Hello @SanderDevisscher I just discussed the CM script with @adrienlatli and @Andumort , almost everything looks good! There just seems to be a little problem with the subspecies that are separated from the main species. I think we are going to lose occurrences this way and that it would be better to group all the subspecies at the taxonomic level of the species For example: Faxonius neglectus + Faxonius neglectus chaenodactylus + Faxonius neglectus neglectus + Orconectes neglectus neglectus (synonyms issue here?) -> Faxonius neglectus or Cambarus bartonii + Cambarus bartonii bartonii + Cambarus bartonii cavatus-> Cambarus bartonii Is it possible to do that?

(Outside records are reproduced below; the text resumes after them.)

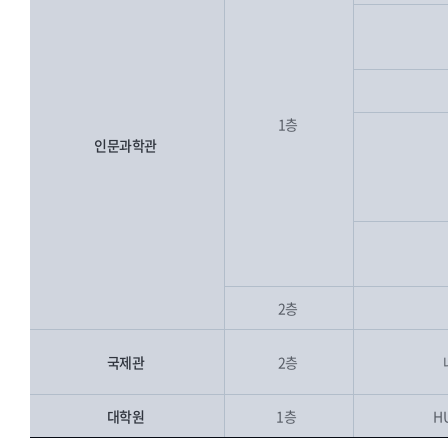
1층
인문과학관
2층
국제관
2층
대학원
1층
H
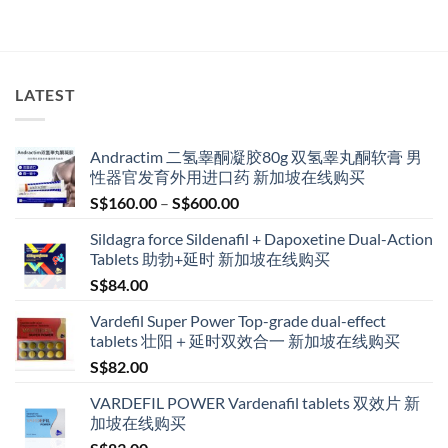
LATEST
Andractim 二氢睾酮凝胶80g 双氢睾丸酮软膏 男
性器官发育外用进口药 新加坡在线购买
Price
S$
160.00
–
S$
600.00
range:
Sildagra force Sildenafil + Dapoxetine Dual-Action
S$160.00
Tablets 助勃+延时 新加坡在线购买
through
S$
84.00
S$600.00
Vardefil Super Power Top-grade dual-effect
tablets 壮阳＋延时双效合一 新加坡在线购买
S$
82.00
VARDEFIL POWER Vardenafil tablets 双效片 新
加坡在线购买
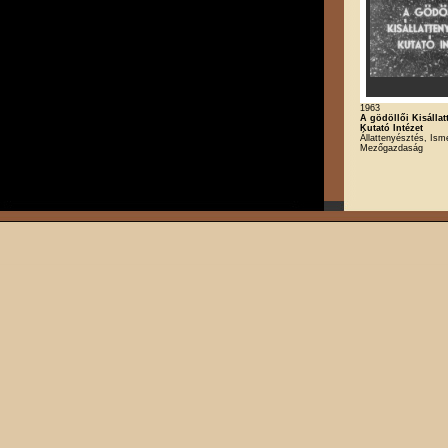
1963
A gödöllői Kisállat
Kutató Intézet
Állattenyésztés, Isme
Mezőgazdaság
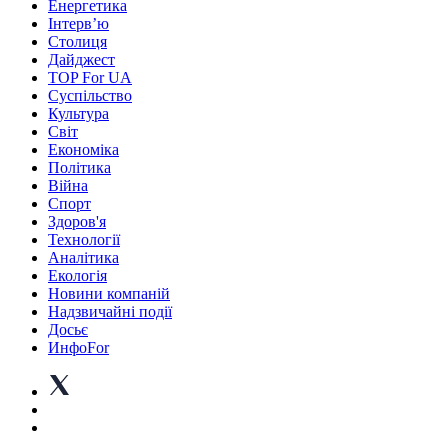
Енергетика
Інтерв’ю
Столиця
Дайджест
TOP For UA
Суспiльство
Культура
Світ
Економіка
Політика
Війна
Спорт
Здоров'я
Технології
Аналітика
Екологія
Новини компаній
Надзвичайні події
Досьє
ИнфоFor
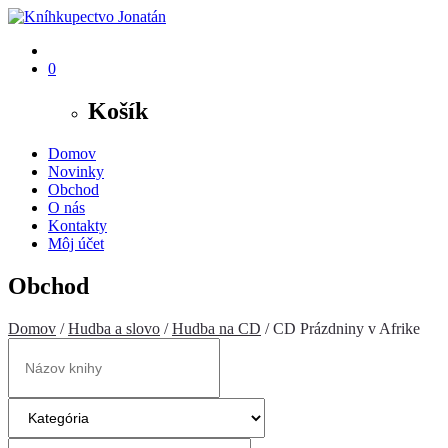
0
Košík
Domov
Novinky
Obchod
O nás
Kontakty
Môj účet
Obchod
Domov
/
Hudba a slovo
/
Hudba na CD
/ CD Prázdniny v Afrike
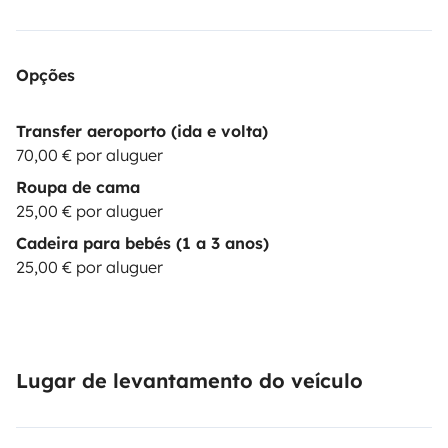
Opções
Transfer aeroporto (ida e volta)
70,00 € por aluguer
Roupa de cama
25,00 € por aluguer
Cadeira para bebés (1 a 3 anos)
25,00 € por aluguer
Lugar de levantamento do veículo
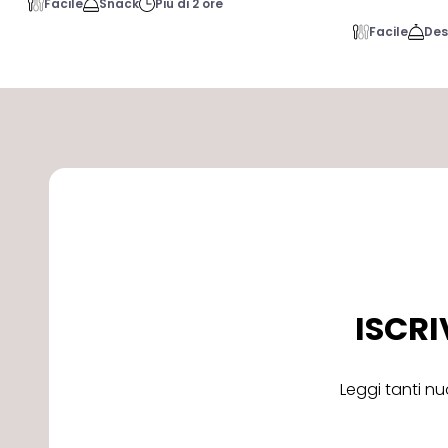
Facile
Snack
Più di 2 ore
Facile
Des
ISCRI
Leggi tanti nu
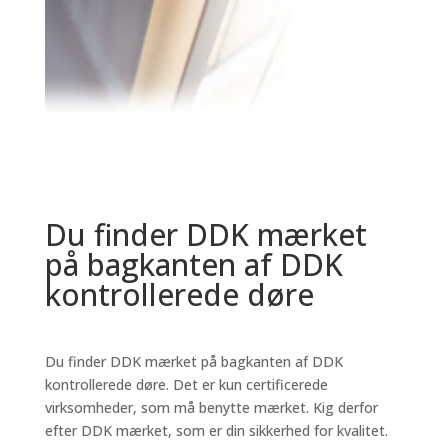
Du finder DDK mærket
på bagkanten af DDK
kontrollerede døre
Du finder DDK mærket på bagkanten af DDK
kontrollerede døre. Det er kun certificerede
virksomheder, som må benytte mærket. Kig derfor
efter DDK mærket, som er din sikkerhed for kvalitet.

Another thing, we haven't set the thresholds for n-totaal and perc_climate yet. Is it possible to have the complete list of species of Gbif, including those that do not have occurrences compatible with the Belgian climate, as well as those that just do not have occurrences on Gbif? This would allow us to look at some interesting statistics! Many thanks for your help in all of these analyzes. Have a nice day, Romain

SanderDevisscher commented 3 years ago

The following additional steps should be taken before approving the PR:

SanderDevisscher commented 3 years ago

@Andumort I've added some logic to group synonyms/forms/subspecies into species like you asked. I did this by first creating a list containing only a scientificname, recalculated from the genus & specific epithet, and the taxonKey of the accepted species1. Next I merged this list with the data by the rewritten scientificname based on the genus and the specific epithet. This then allows us to recalculate the taxonKey before removing duplicate/incomplete records.

1by filtering the taxonRank for "species" and taxonomicStatus for "accepted".

I've also added a new export containing the taxonKeys of the species on the white list without gbif records. It can be found here: riparias-prep/data/interim/crayfish_missing_from_gbif.csv

Finally I moved the climate match filtering to allow for an export of all species even if they do not match with the Belgian climate.

These changes combined have the following effects. All 592 not - introduced species are now included in the 996 unique climate/species combos for the present scenario and 934 unique climate/species combos for the future scenario. 106 species are missing from gbif. When filtering for a match with the Belgian climate scenarios & arbitrary thresholds the script results in 28 species for the current climate and 53 species for the future climate

adrienlatli commented 3 years ago

Thank a lot Sander, the procedure seems perfect and produce all the information needed. @RomainWilleput : agree with that Romain ?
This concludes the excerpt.